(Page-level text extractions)
============================================================

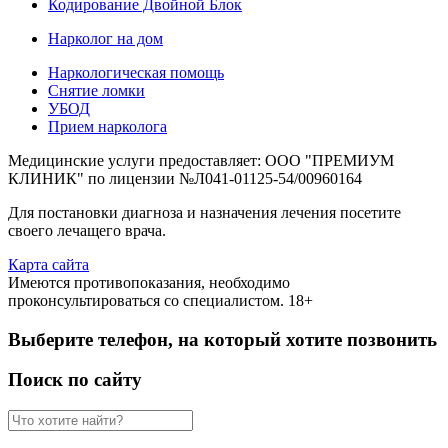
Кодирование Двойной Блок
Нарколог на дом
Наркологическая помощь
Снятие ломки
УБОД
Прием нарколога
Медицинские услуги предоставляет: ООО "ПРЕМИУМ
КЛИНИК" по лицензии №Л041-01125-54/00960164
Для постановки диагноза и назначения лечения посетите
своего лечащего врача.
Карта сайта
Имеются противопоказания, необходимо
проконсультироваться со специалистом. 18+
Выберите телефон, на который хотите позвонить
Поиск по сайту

============================================================

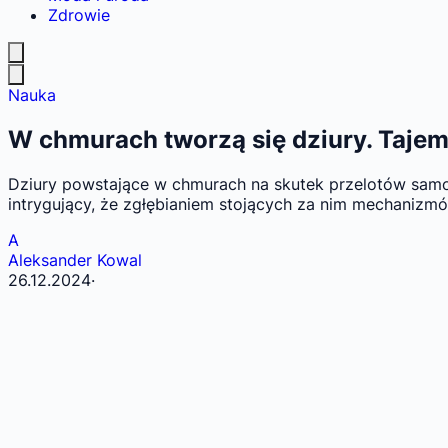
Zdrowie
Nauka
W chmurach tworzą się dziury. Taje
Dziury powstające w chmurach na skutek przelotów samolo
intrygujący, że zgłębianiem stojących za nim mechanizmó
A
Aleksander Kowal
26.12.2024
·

============================================================

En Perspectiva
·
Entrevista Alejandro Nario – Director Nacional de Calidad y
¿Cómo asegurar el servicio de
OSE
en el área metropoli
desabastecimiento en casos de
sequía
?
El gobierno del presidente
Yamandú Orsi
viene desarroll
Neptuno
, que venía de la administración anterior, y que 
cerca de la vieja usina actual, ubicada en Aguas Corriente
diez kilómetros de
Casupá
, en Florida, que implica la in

============================================================

--- Exercise ---
Say how many lines in the entries include the string "chmurach", and write nothing besides that number.

--- Output ---
2